Motion to Dismiss; Motion for Summary Judgment; Time-Barred Claim
McGarity v. O’Malley, No. SA-23-CV863-OLG (HJB), (Bemporad, H., May 31, 2024); adopted by McGarity v. O’Malley, No. SA-23-CV-00863-OLG, (Garcia, O., July 23, 2024)
The plaintiff brought this lawsuit against the commissioner of the Social Security Administration (“SSA”), on behalf of a minor, seeking judicial review of the denial of supplemental security income (“SSI”). The plaintiff filed an application for SSI, which was denied by an administrative law judge based on a finding of no disability. The plaintiff requested review of the denial by the SSA’s Appeals Council. On March 27, 2023, the Appeals Council notified the plaintiff that her request for review was denied, that her only remaining recourse was to file a civil action, and that she had 60 days from her receipt of the notice to do so. The notice indicated that absent a showing to the contrary, the plaintiff would be presumed to have received notice five days from the date on which the notice was sent. The plaintiff’s counsel requested an additional 60 days to file suit. The Appeals Council granted the plaintiff an additional 30 days, making the new deadline to file a civil action June 27, 2023. The plaintiff filed suit on July 12, 2023, after the Council’s extended deadline. The Commissioner filed a motion to dismiss, alleging that the plaintiff’s claim was time-barred. The court converted the motion to a motion for summary judgment, as it relied on facts outside of the pleadings. The court granted summary judgment in favor of the Commissioner.
Subject matter jurisdiction; diversity jurisdiction; amount in controversy; Rule 12(h)(3) dismissal; breach of contract
Nealy v. Cnac, No. SA-24-CV-273-JKP (HJB), (Bemporad, H., May 31, 2024); adopted by Nealy v. Cnac, No.
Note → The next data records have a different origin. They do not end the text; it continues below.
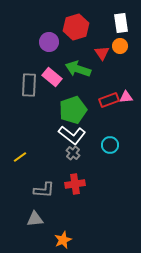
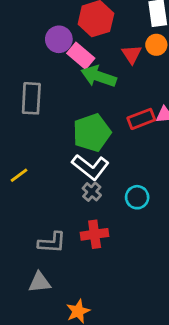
pink rectangle: (52, 77) -> (81, 56), moved
cyan circle: (110, 145) -> (137, 197), moved
yellow line: (20, 157) -> (19, 175), moved

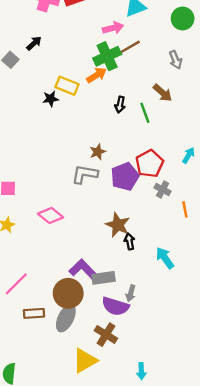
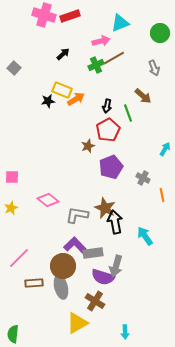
black arrow: (34, 43) -> (63, 54), moved
green cross: (107, 56) -> (96, 65), size x0.7
orange arrow: (96, 75) -> (76, 99), moved
red pentagon: (150, 164) -> (108, 130), moved
gray L-shape: (85, 174) -> (77, 215), moved
black arrow: (130, 241) -> (115, 222), size x1.6
gray arrow: (131, 293) -> (116, 266), size x1.5
gray ellipse: (66, 318) -> (61, 287), turned -40

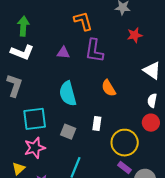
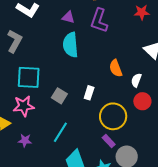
orange semicircle: (109, 88) -> (116, 68), moved
cyan semicircle: (68, 94) -> (71, 45), moved
white semicircle: (152, 100) -> (136, 80), moved

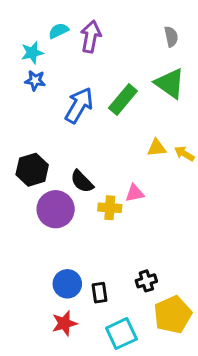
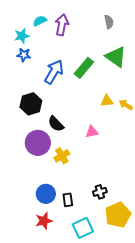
gray semicircle: (171, 37) -> (109, 22), moved
black hexagon: (32, 170) -> (31, 104), moved
yellow cross: (110, 208) -> (62, 156), moved, turned -35

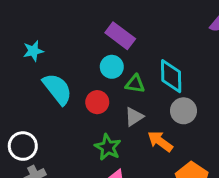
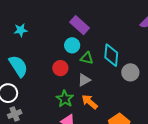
cyan semicircle: (57, 89) -> (18, 66), moved
gray circle: (183, 111) -> (130, 72), moved
orange arrow: (160, 141) -> (90, 102), moved

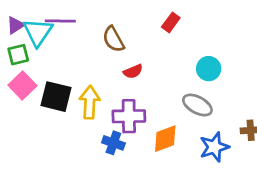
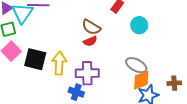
brown semicircle: (113, 39) -> (91, 27), moved, turned -30
cyan circle: (209, 69) -> (139, 25), moved
orange diamond: (165, 139) -> (141, 80), moved

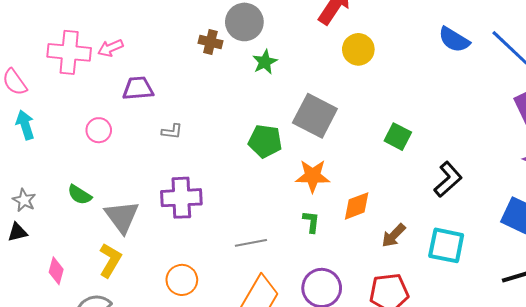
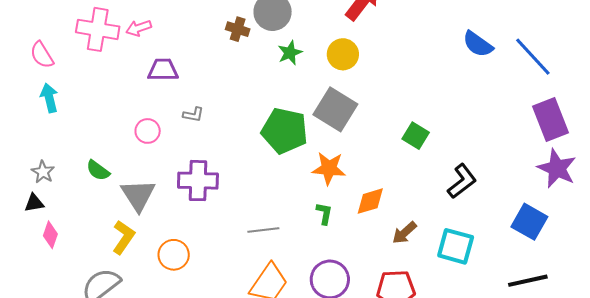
yellow circle: (358, 49) -> (343, 54), moved
pink circle: (99, 130) -> (148, 131), moved
green pentagon: (265, 141) -> (285, 131), size x1.4
pink diamond: (56, 271) -> (50, 235), moved
orange circle: (182, 280) -> (174, 255), moved

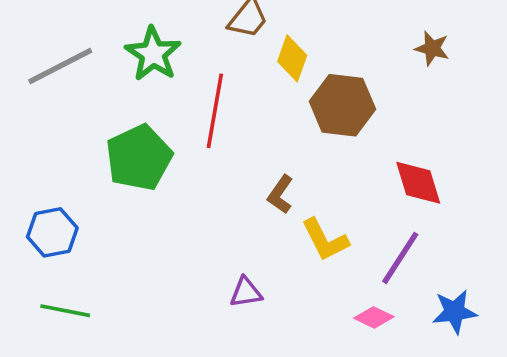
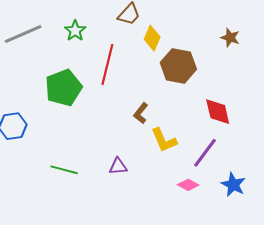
green star: (153, 54) -> (75, 31), size x0.7
green line: (65, 311) -> (64, 170), moved
blue star: (455, 312) -> (233, 185), turned 30

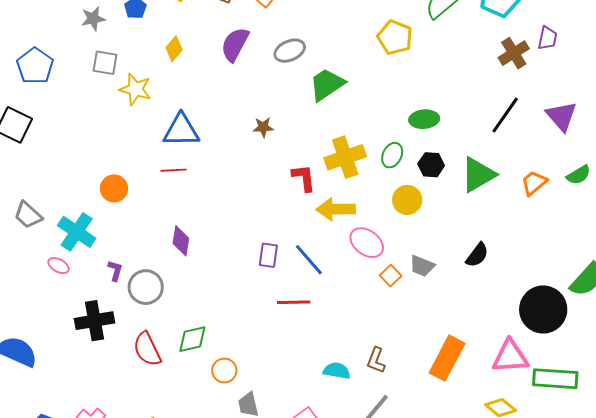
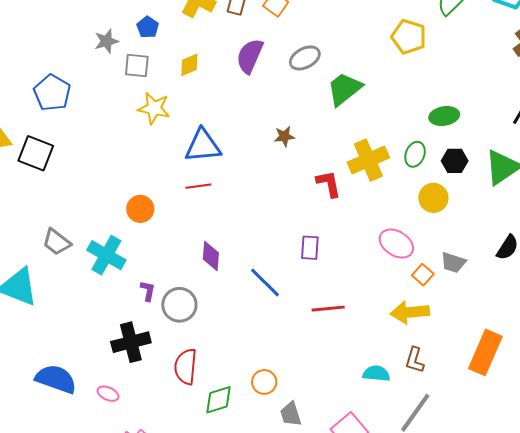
yellow diamond: (174, 49) -> (189, 65), turned 30
gray square: (105, 63) -> (137, 66), moved
yellow arrow: (336, 209) -> (410, 312), moved
purple rectangle: (268, 255) -> (310, 248), moved
blue line: (309, 260) -> (265, 283), moved
pink ellipse: (59, 266) -> (108, 394), moved
green diamond: (192, 339) -> (218, 400), moved
red semicircle: (147, 349) -> (186, 367), turned 36

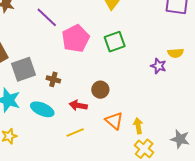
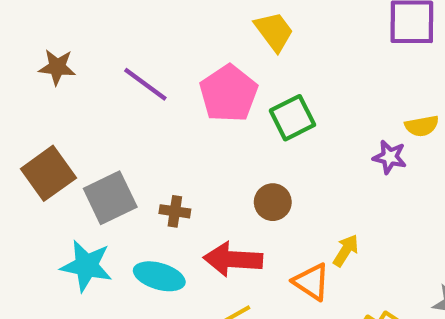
pink pentagon: (76, 38) -> (229, 94), moved
brown circle: (100, 90) -> (273, 202), moved
red arrow: (78, 105) -> (233, 259), size x1.5
yellow arrow: (138, 126) -> (346, 250), moved, turned 49

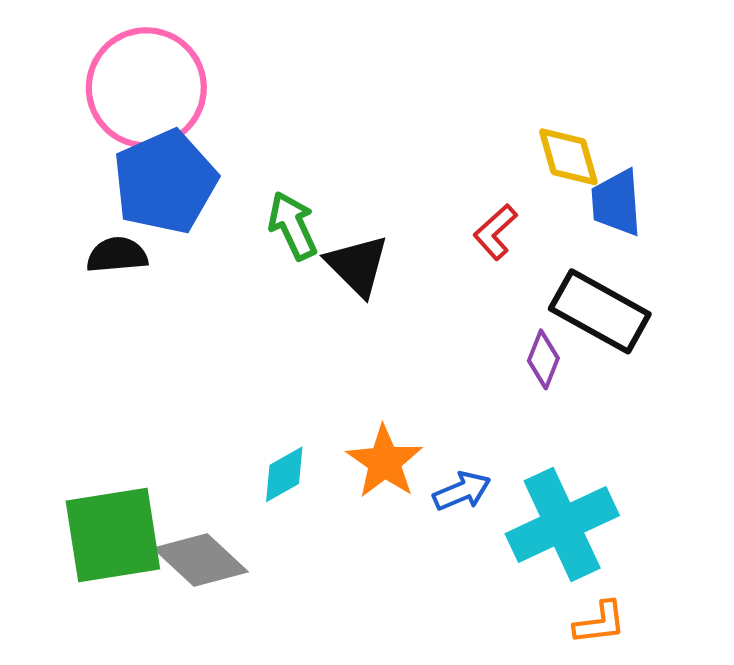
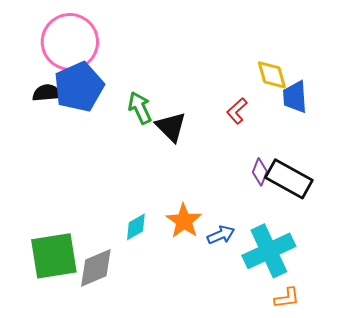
black semicircle: (117, 255) -> (47, 93), moved
black rectangle: (600, 311) -> (289, 179), moved
gray diamond: (201, 560) -> (96, 268), turned -66

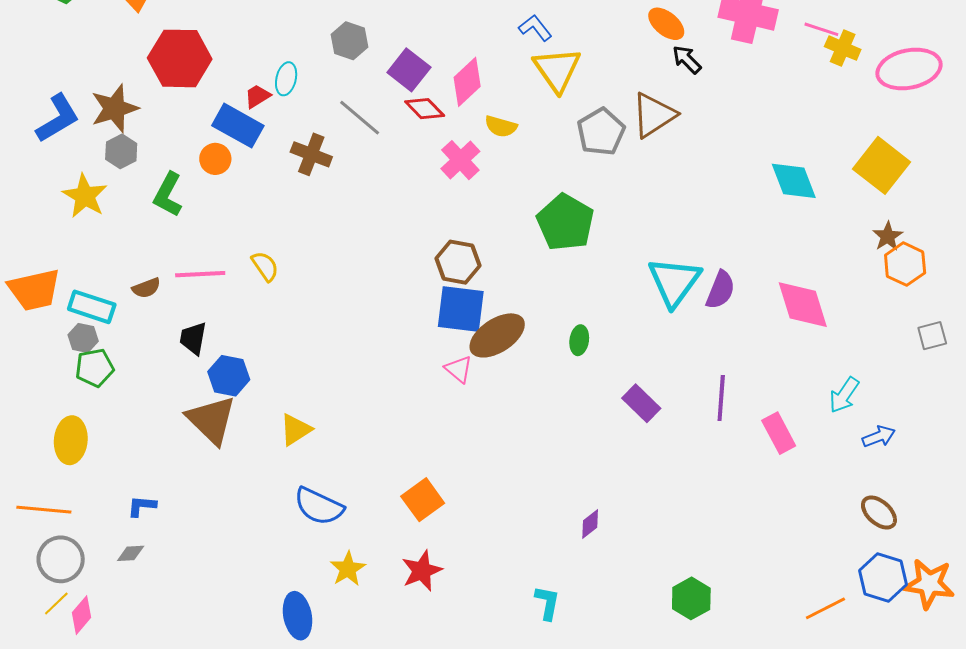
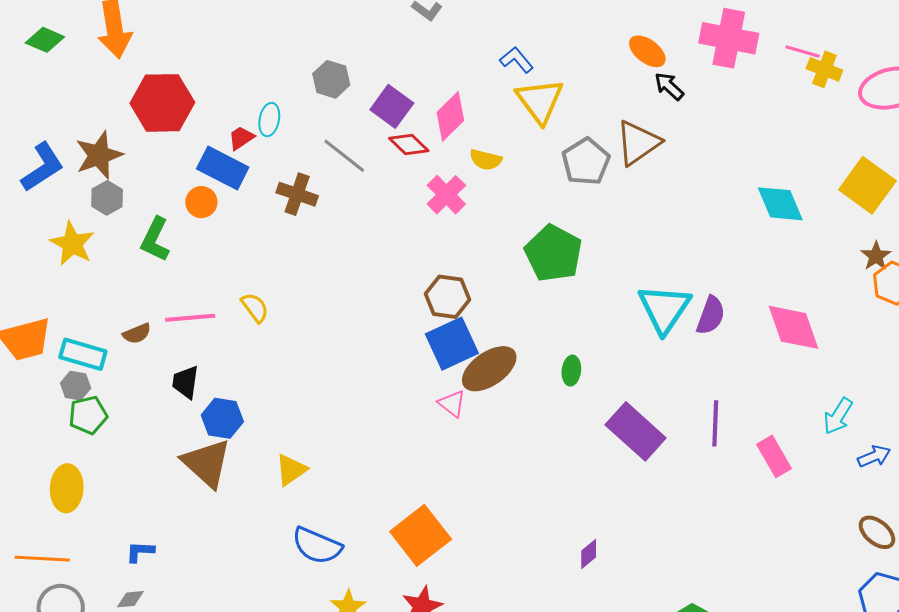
blue square: (461, 309) -> (452, 344), turned -30
purple rectangle: (641, 403) -> (636, 431), size x1.5
orange square: (423, 500) -> (421, 535), size x1.4

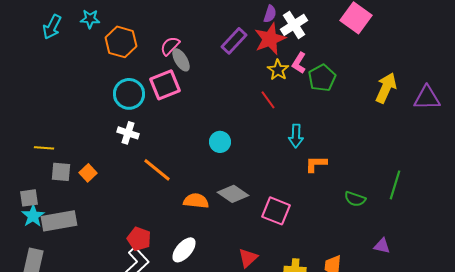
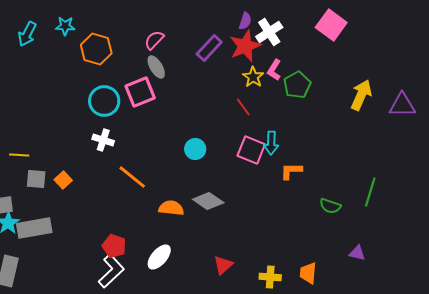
pink semicircle: (170, 46) -> (154, 40), moved
pink square: (276, 211) -> (251, 150), moved

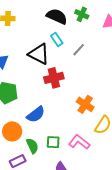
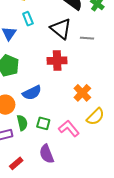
cyan rectangle: (57, 39) -> (28, 19), moved
gray line: (79, 50) -> (87, 38), turned 40
black triangle: (39, 54) -> (61, 29), moved

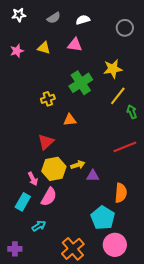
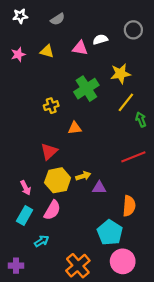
white semicircle: (83, 20) -> (100, 39), moved
pink arrow: (33, 179) -> (26, 188), moved

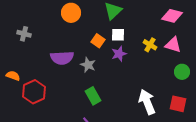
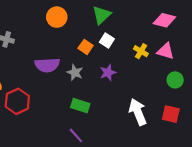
white square: (118, 35) -> (107, 41), turned 32
purple star: (119, 54) -> (108, 72), moved
green rectangle: (93, 96) -> (80, 106), turned -42

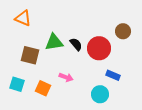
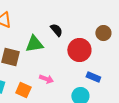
black semicircle: (76, 44) -> (56, 30), moved

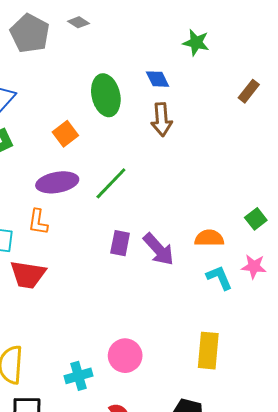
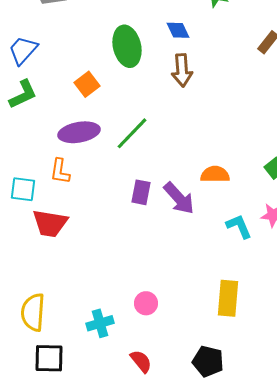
orange semicircle: (209, 238) -> (215, 174), moved
pink circle: (125, 356) -> (146, 303), size x0.7

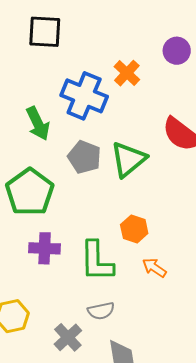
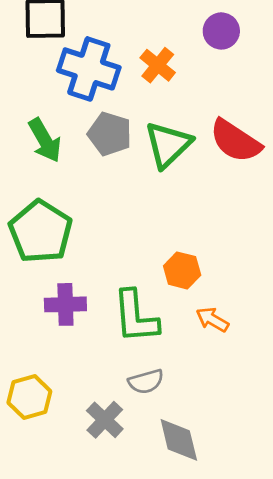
blue cross: (84, 96) -> (89, 69), moved
gray pentagon: (84, 157) -> (110, 134), moved
green triangle: (128, 159) -> (168, 145), moved

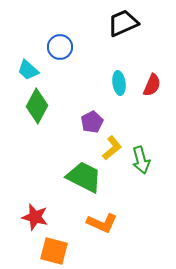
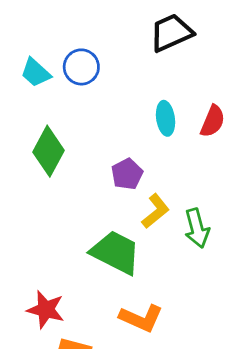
cyan trapezoid: (28, 70) -> (36, 73), moved

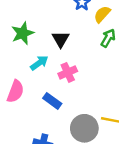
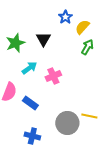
black triangle: (61, 39) -> (43, 39), moved
blue rectangle: (52, 101) -> (30, 103), moved

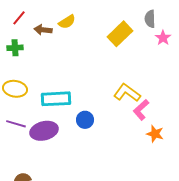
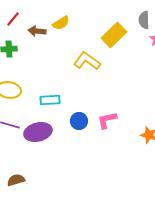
yellow L-shape: (127, 93) -> (87, 61), moved
cyan rectangle: (56, 99) -> (50, 100), size x0.7
pink L-shape: (141, 110) -> (107, 120), moved, turned 30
SA-24-CV273-JKP, (Pulliam, J., July 16, 2024).
A pro se plaintiff filed this breach of contract claim arising out of a consumer credit transaction involving the purchase of a vehicle, citing to Chapter 38 of the Texas Civil Practice and Remedies Code, and seeking either performance of the contract or restitution in the amount of $125,000. The court’s jurisdiction to hear state law breach of contract claims is limited to those in which the parties are diverse and the amount in controversy exceeds $75,000. However, the plaintiff failed to allege diversity, and despite the plaintiff’s $125,000 restitution claim, both the complaint and the contract in question evidenced a $27,378.32 transaction, falling far short of the $75,000 amount-in-controversy requirement. The court noted that because the plaintiff was pro se, he was entitled to amend his complaint so as to bring it within the court’s jurisdiction. However, as amended, the complaint merely changed (1) the restitution claim to $80,000, and (2) the law under which his claim arose to the Federal Reserve Act, without factual support or further explanation as to how the law applies. As in the original, the amended complaint failed to allege diversity of citizenship. As such, the complaint was dismissed for lack of jurisdiction.